Kementerian Keuangan mencatat defisit APBN sebesar Rp 144,2 triliun hingga Maret 2021. Jumlah itu meningkat 89,7% dibandingkan periode yang sama pada tahun lalu yang sebesar Rp 76 triliun.
Berkenaan dengan hal tersebut, kementerian/lembaga pun diminta untuk menghemat belanja dari alokasi tunjangan kinerja THR dan gaji ke-13. Langkah itu sebagai tindak lanjut dari PP Nomor 63 tahun 2021 dengan besaran sebagaimana tercantum dalam lampiran surat.
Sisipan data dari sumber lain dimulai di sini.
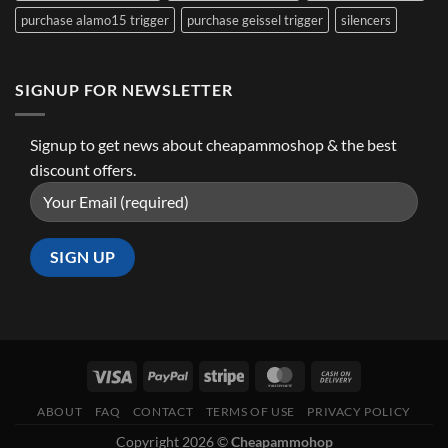
purchase alamo15 trigger
purchase geissel trigger
silencers
SIGNUP FOR NEWSLETTER
Signup to get news about cheapammoshop & the best
discount offers.
ABOUT
FAQ
CONTACT
TERMS OF USE
PRIVACY POLICY
Copyright 2026 ©
Cheapammohop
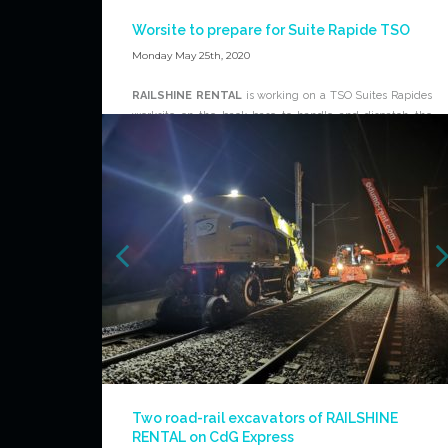
Worsite to prepare for Suite Rapide TSO
Monday May 25th, 2020
RAILSHINE RENTAL
is working on a TSO Suites Rapides
worksite on the back base to handle and dispatch the
rails cuttings. This work show that
RAILSHINE RENTAL
is
able to work on all types of rail works, on railtracks and on
back base.
For further information about
RAILSHINE RENTAL
offer,
please contact the dedicated team:
www. RAILSHINE-
RENTAL.com/contact
.
News
Two road-rail excavators of RAILSHINE
RENTAL on CdG Express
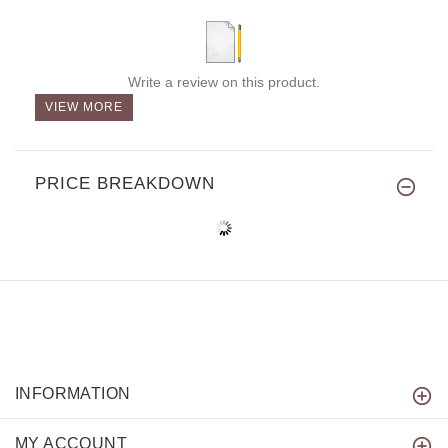
Write a review on this product.
VIEW MORE
PRICE BREAKDOWN
INFORMATION
MY ACCOUNT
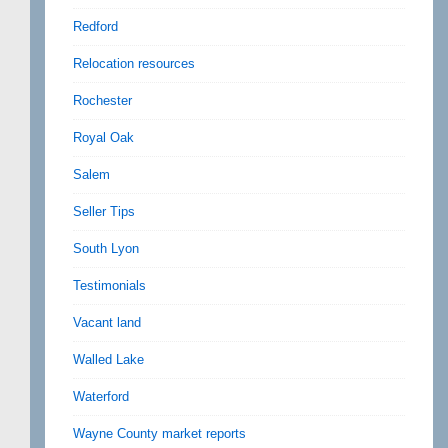
Redford
Relocation resources
Rochester
Royal Oak
Salem
Seller Tips
South Lyon
Testimonials
Vacant land
Walled Lake
Waterford
Wayne County market reports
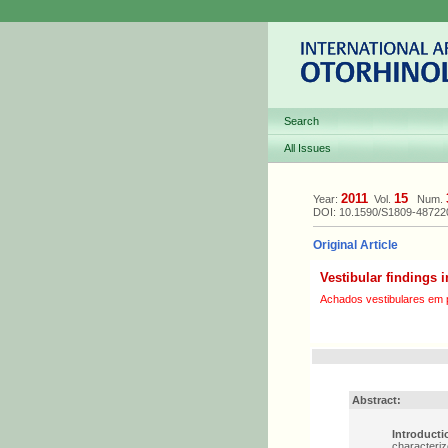
Search
All Issues
2011
15
Year:
Vol.
Num.
DOI: 10.1590/S1809-4872
Original Article
Vestibular findings i
Achados vestibulares em p
Abstract:
Introducti
characteriz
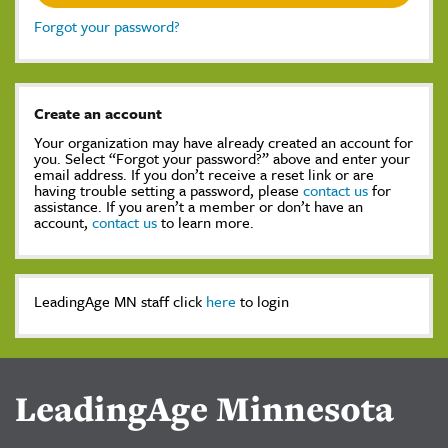
Forgot your password?
Create an account
Your organization may have already created an account for
you. Select “Forgot your password?” above and enter your
email address. If you don’t receive a reset link or are
having trouble setting a password, please
contact us
for
assistance. If you aren’t a member or don’t have an
account,
contact us
to learn more.
LeadingAge MN staff click
here
to login
LeadingAge Minnesota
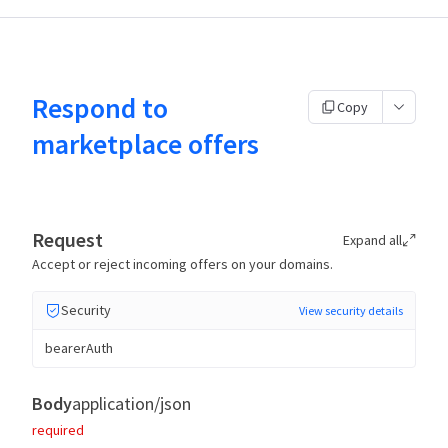
Respond to
Copy
marketplace offers
Request
Expand all
Accept or reject incoming offers on your domains.
Security
View security details
bearerAuth
Body
application/json
required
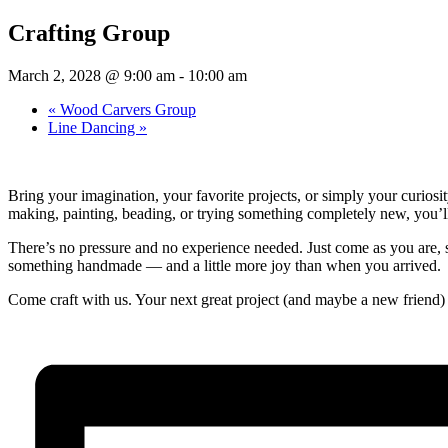
Crafting Group
March 2, 2028 @ 9:00 am
-
10:00 am
«
Wood Carvers Group
Line Dancing
»
Bring your imagination, your favorite projects, or simply your curios
making, painting, beading, or trying something completely new, you’ll f
There’s no pressure and no experience needed. Just come as you are, se
something handmade — and a little more joy than when you arrived.
Come craft with us. Your next great project (and maybe a new friend) 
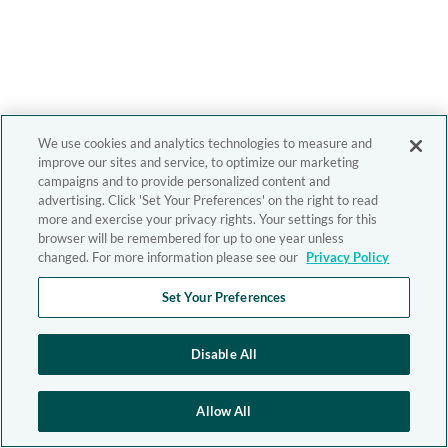
We use cookies and analytics technologies to measure and
improve our sites and service, to optimize our marketing
campaigns and to provide personalized content and
advertising. Click 'Set Your Preferences' on the right to read
more and exercise your privacy rights. Your settings for this
browser will be remembered for up to one year unless
changed. For more information please see our
Privacy Policy
Set Your Preferences
Disable All
Allow All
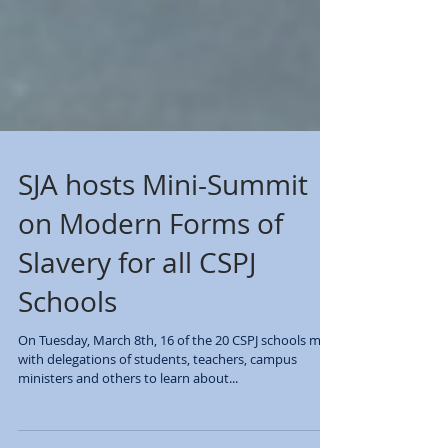
SJA hosts Mini-Summit
on Modern Forms of
Slavery for all CSPJ
Schools
On Tuesday, March 8th, 16 of the 20 CSPJ schools met
with delegations of students, teachers, campus
ministers and others to learn about...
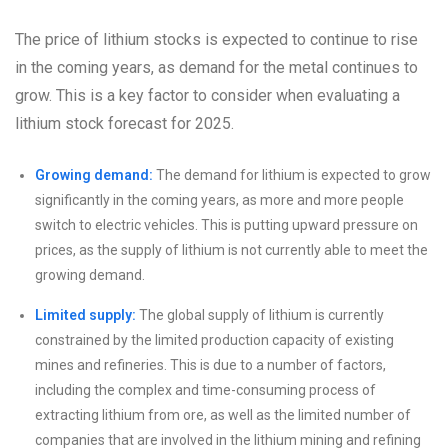
The price of lithium stocks is expected to continue to rise
in the coming years, as demand for the metal continues to
grow. This is a key factor to consider when evaluating a
lithium stock forecast for 2025.
Growing demand:
The demand for lithium is expected to grow
significantly in the coming years, as more and more people
switch to electric vehicles. This is putting upward pressure on
prices, as the supply of lithium is not currently able to meet the
growing demand.
Limited supply:
The global supply of lithium is currently
constrained by the limited production capacity of existing
mines and refineries. This is due to a number of factors,
including the complex and time-consuming process of
extracting lithium from ore, as well as the limited number of
companies that are involved in the lithium mining and refining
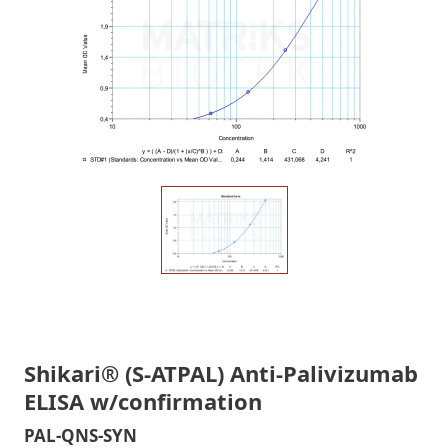
Shikari® (S-ATPAL) Anti-Palivizumab
ELISA w/confirmation
PAL-QNS-SYN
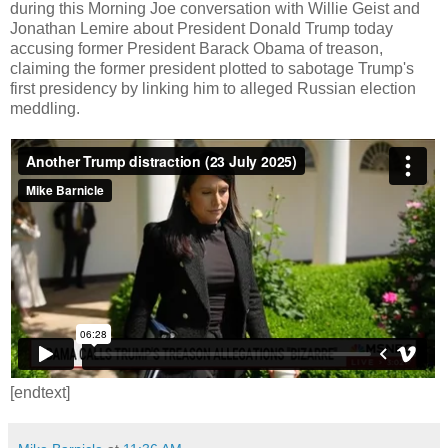
during this Morning Joe conversation with Willie Geist and
Jonathan Lemire about President Donald Trump today
accusing former President Barack Obama of treason,
claiming the former president plotted to sabotage Trump's
first presidency by linking him to alleged Russian election
meddling.
[endtext]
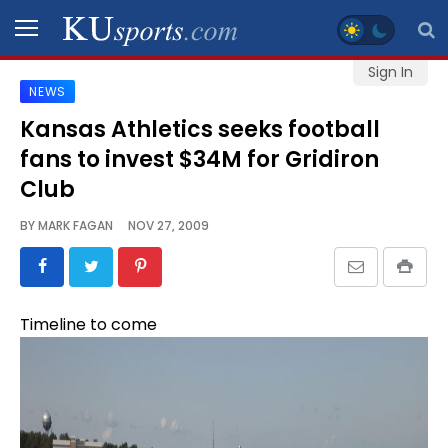
Sign In
NEWS
SPORTS
Kansas Athletics seeks football
fans to invest $34M for Gridiron
STAFF
BLOGS
Club
BY
MARK FAGAN
NOV 27, 2009
SCHEDULES
VIDEO
Timeline to come
GALLERY
CONTACT
LEGAL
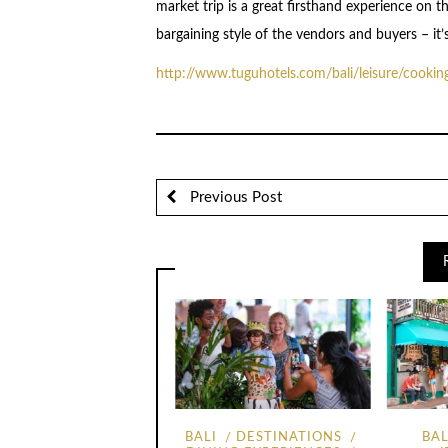
market trip is a great firsthand experience on t
bargaining style of the vendors and buyers – it’
http://www.tuguhotels.com/
bali/leisure/cookin
Previous Post
BALI
DESTINATIONS
BAL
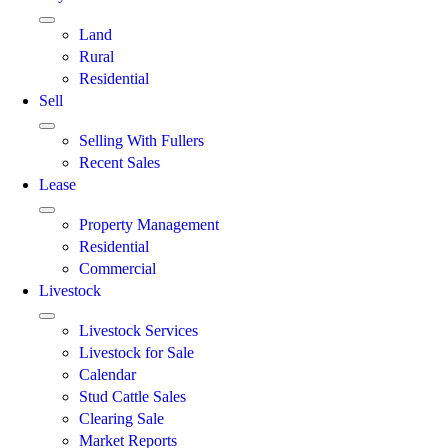
Land
Rural
Residential
Sell
Selling With Fullers
Recent Sales
Lease
Property Management
Residential
Commercial
Livestock
Livestock Services
Livestock for Sale
Calendar
Stud Cattle Sales
Clearing Sale
Market Reports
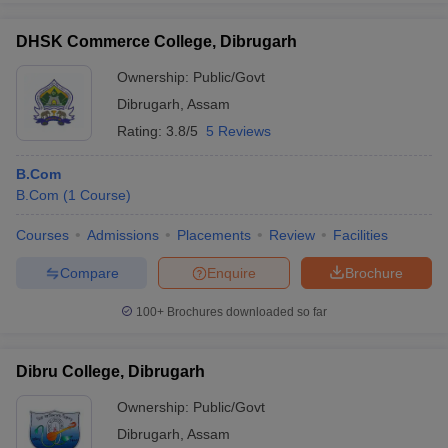
DHSK Commerce College, Dibrugarh
Ownership:
Public/Govt
Dibrugarh
,
Assam
Rating:
3.8/5
5 Reviews
B.Com
B.Com
(
1
Course
)
Courses
Admissions
Placements
Review
Facilities
Compare
Enquire
Brochure
100+
Brochures downloaded so far
Dibru College, Dibrugarh
Ownership:
Public/Govt
Dibrugarh
,
Assam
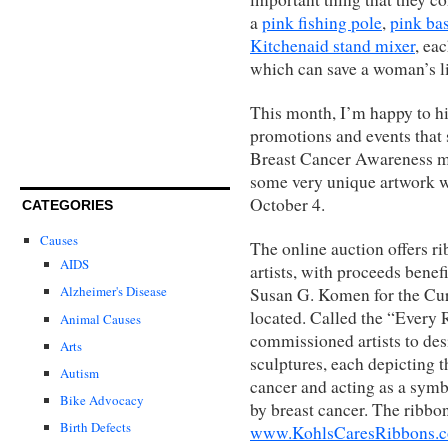
a
pink fishing pole
,
pink ba
Kitchenaid stand mixer
, ea
which can save a woman’s li
This month, I’m happy to hi
promotions and events that 
Breast Cancer Awareness mo
some very unique artwork wh
October 4.
CATEGORIES
Causes
The online auction offers r
AIDS
artists, with proceeds benef
Alzheimer's Disease
Susan G. Komen for the Cur
located. Called the “Every R
Animal Causes
commissioned artists to des
Arts
sculptures, each depicting t
Autism
cancer and acting as a symb
Bike Advocacy
by breast cancer. The ribbon
Birth Defects
www.KohlsCaresRibbons.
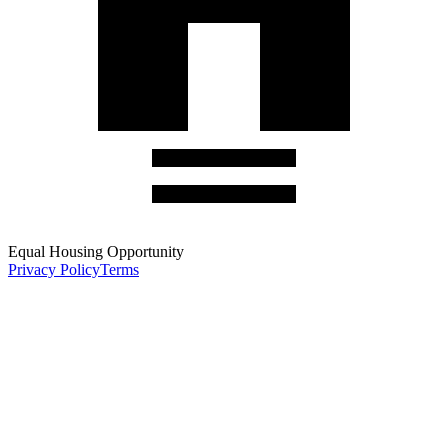
Equal Housing Opportunity
Privacy Policy
Terms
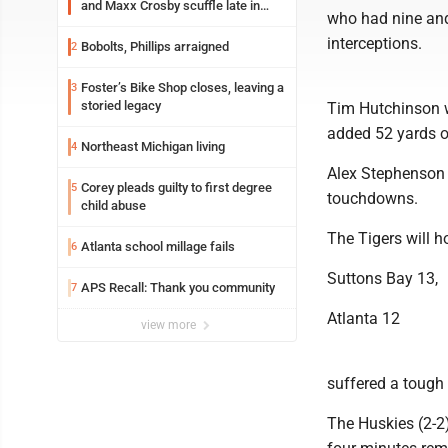
and Maxx Crosby scuffle late in
who had nine and
Friday practice
interceptions.
Bobolts, Phillips arraigned
2
Foster’s Bike Shop closes, leaving a
3
storied legacy
Tim Hutchinson w
added 52 yards o
Northeast Michigan living
4
Alex Stephenson f
Corey pleads guilty to first degree
5
touchdowns.
child abuse
The Tigers will h
Atlanta school millage fails
6
Suttons Bay 13,
APS Recall: Thank you community
7
Atlanta 12
view more
suffered a tough 
The Huskies (2-2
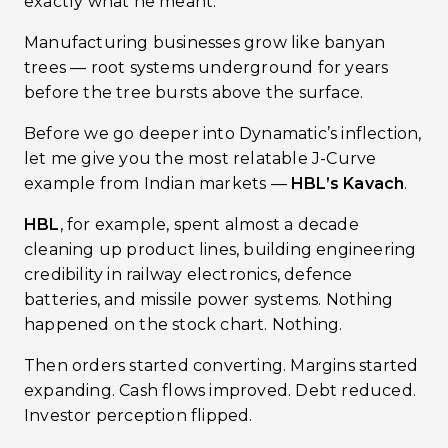
exactly what he meant.
Manufacturing businesses grow like banyan
trees — root systems underground for years
before the tree bursts above the surface.
Before we go deeper into Dynamatic’s inflection,
let me give you the most relatable J-Curve
example from Indian markets —
HBL’s Kavach
.
HBL
, for example, spent almost a decade
cleaning up product lines, building engineering
credibility in railway electronics, defence
batteries, and missile power systems. Nothing
happened on the stock chart. Nothing.
Then orders started converting. Margins started
expanding. Cash flows improved. Debt reduced.
Investor perception flipped.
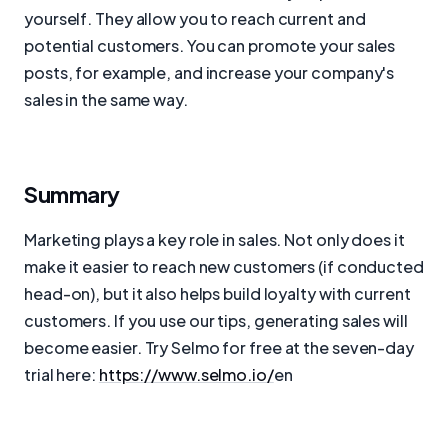
yourself. They allow you to reach current and
potential customers. You can promote your sales
posts, for example, and increase your company's
sales in the same way.
Summary
Marketing plays a key role in sales. Not only does it
make it easier to reach new customers (if conducted
head-on), but it also helps build loyalty with current
customers. If you use our tips, generating sales will
become easier. Try Selmo for free at the seven-day
trial here:
https://www.selmo.io/
en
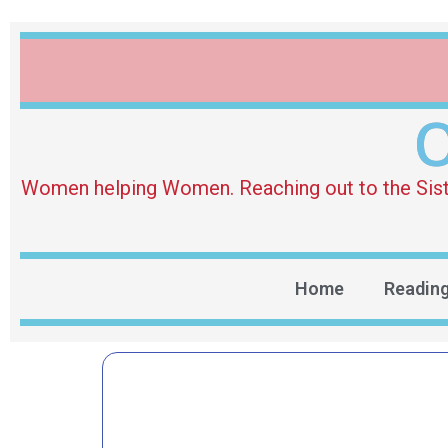
O
Women helping Women. Reaching out to the Sister 
Home
Readin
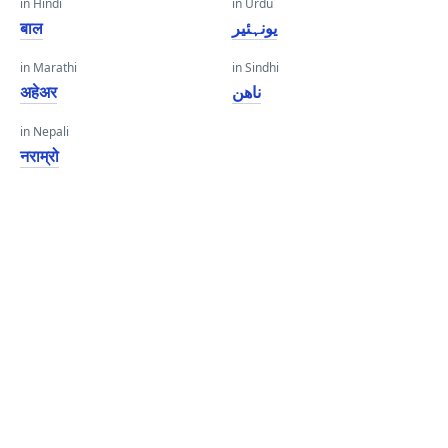
in Hindi
in Urdu
बाल
یونہئیر
in Marathi
in Sindhi
अहेअर
ناهن
in Nepali
नराम्रो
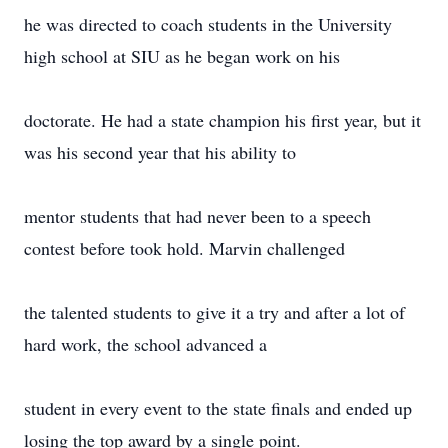
he was directed to coach students in the University
high school at SIU as he began work on his
doctorate. He had a state champion his first year, but it
was his second year that his ability to
mentor students that had never been to a speech
contest before took hold. Marvin challenged
the talented students to give it a try and after a lot of
hard work, the school advanced a
student in every event to the state finals and ended up
losing the top award by a single point.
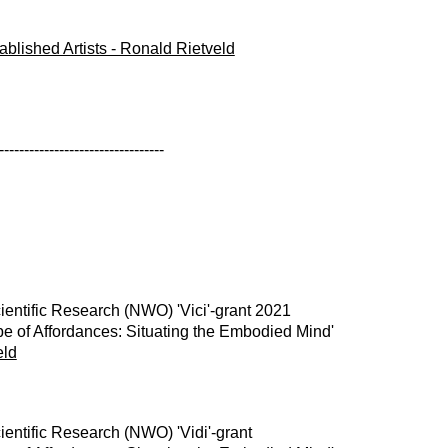
blished Artists - Ronald Rietveld
---------------------------------
ientific Research (NWO) 'Vici'-grant 2021
e of Affordances: Situating the Embodied Mind'
eld
ientific Research (NWO) 'Vidi'-grant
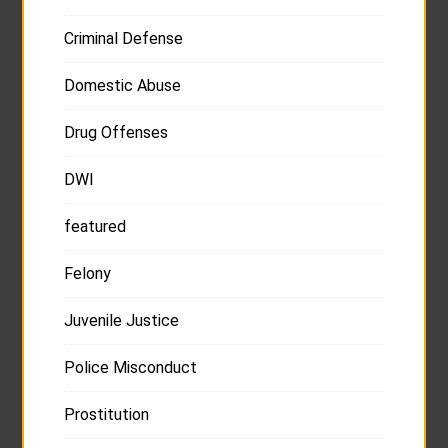
Criminal Defense
Domestic Abuse
Drug Offenses
DWI
featured
Felony
Juvenile Justice
Police Misconduct
Prostitution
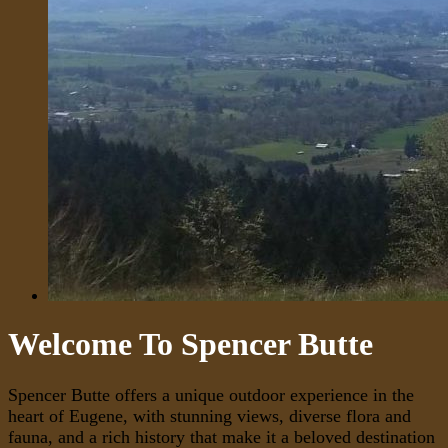
Welcome To Spencer Butte
Spencer Butte offers a unique outdoor experience in the
heart of Eugene, with stunning views, diverse flora and
fauna, and a rich history that make it a beloved destination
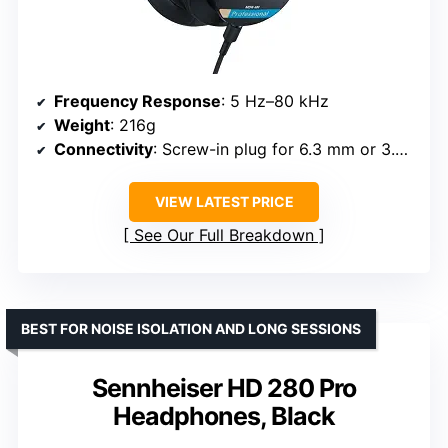
Frequency Response
: 5 Hz–80 kHz
Weight
: 216g
Connectivity
: Screw-in plug for 6.3 mm or 3.5 mm stereo jack
VIEW LATEST PRICE
See Our Full Breakdown
BEST FOR NOISE ISOLATION AND LONG SESSIONS
Sennheiser HD 280 Pro
Headphones, Black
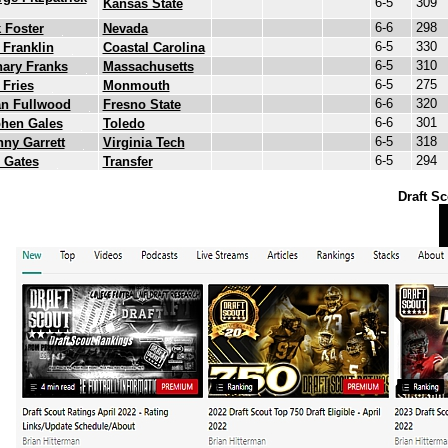
6-5
309
Kansas State
6-6
298
 Foster
Nevada
6-5
330
 Franklin
Coastal Carolina
6-5
310
ary Franks
Massachusetts
6-5
275
 Fries
Monmouth
6-6
320
an Fullwood
Fresno State
6-6
301
phen Gales
Toledo
6-5
318
ny Garrett
Virginia Tech
6-5
294
 Gates
Transfer
Draft Sc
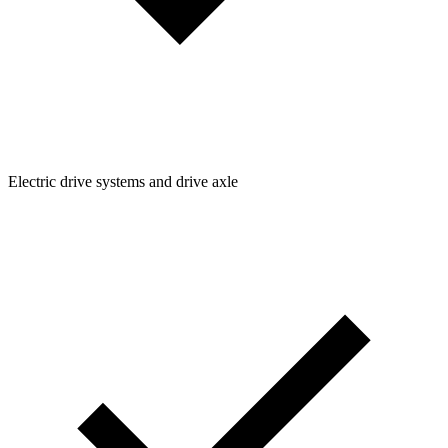
Electric drive systems and drive axle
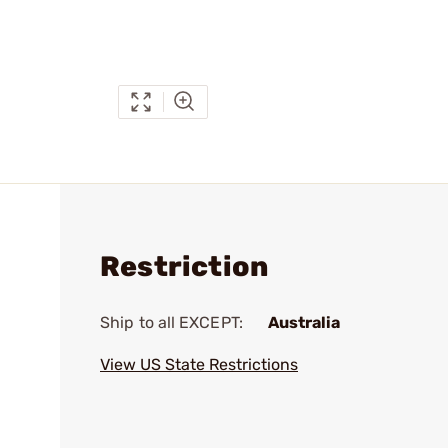
Restriction
Ship to all EXCEPT:
Australia
View US State Restrictions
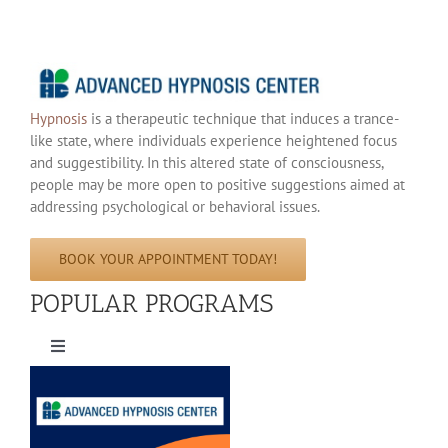
Hypnosis
is a therapeutic technique that induces a trance-
like state, where individuals experience heightened focus
and suggestibility. In this altered state of consciousness,
people may be more open to positive suggestions aimed at
addressing psychological or behavioral issues.
BOOK YOUR APPOINTMENT TODAY!
POPULAR PROGRAMS
Toggle
Navigation
Hypnosis For Weight Lose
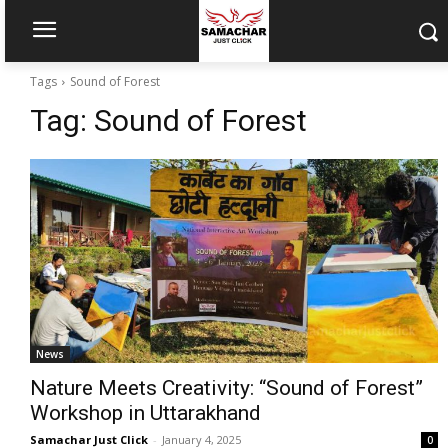
Tags
Sound of Forest
Tag:
Sound of Forest
News
Nature Meets Creativity: “Sound of Forest”
Workshop in Uttarakhand
Samachar Just Click
-
January 4, 2025
0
Sumber penghematan belanja berasal dari rupiah murni dan nonrupiah murni (BLU), sepanjang alokasinya diperuntukan bagi pembayaran komponen tunjangan kinerja THR dan gaji ke-13.
Selanjutnya, kementerian/lembaga diminta untuk segera menyampaikan usul revisi anggaran dalam rangka penghematan belanja tahun 2021 kepada Kemenkeu melalui Direktorat Jenderal Anggaran, sesuai ketentuan dalam PMK Nomor 208/PMK.02/2020 tentang Tata Cara Revisi Anggaran TA 2021, paling lambat tanggal 28 Mei 2021. Jika usul revisi anggaran tidak disampaikan hingga tenggat waktu, maka akan dilakukan pemblokiran anggaran oleh Kemenkeu.
Keputusan Sri Mulyani untuk membayarkan THR dan gaji ke-13 tanpa tunjangan kinerja pada tahun ini menuai protes dari para Aparatur Sipil Negara. Protes disampaikan melalui petisi di laman Change.org berjudul "Bu Sri Mulyani, Mohon Penuhi Janjimu untuk Bayarkan THR dan Gaji ke-13 ASN Full". Petisi ini telah diteken lebih dari 21 ribu orang hingga Jumat (21/5).
Kebijakan THR pemerintah yang berlaku pada tahun ini yakni tanpa tunjangan kinerja sebenarnya serupa dengan tahun lalu. Namun, Romansyah yang memulai petisi tersebut menjelaskan, Sri Mulyani sudah berjanji untuk membayar THR PNS secara penuh.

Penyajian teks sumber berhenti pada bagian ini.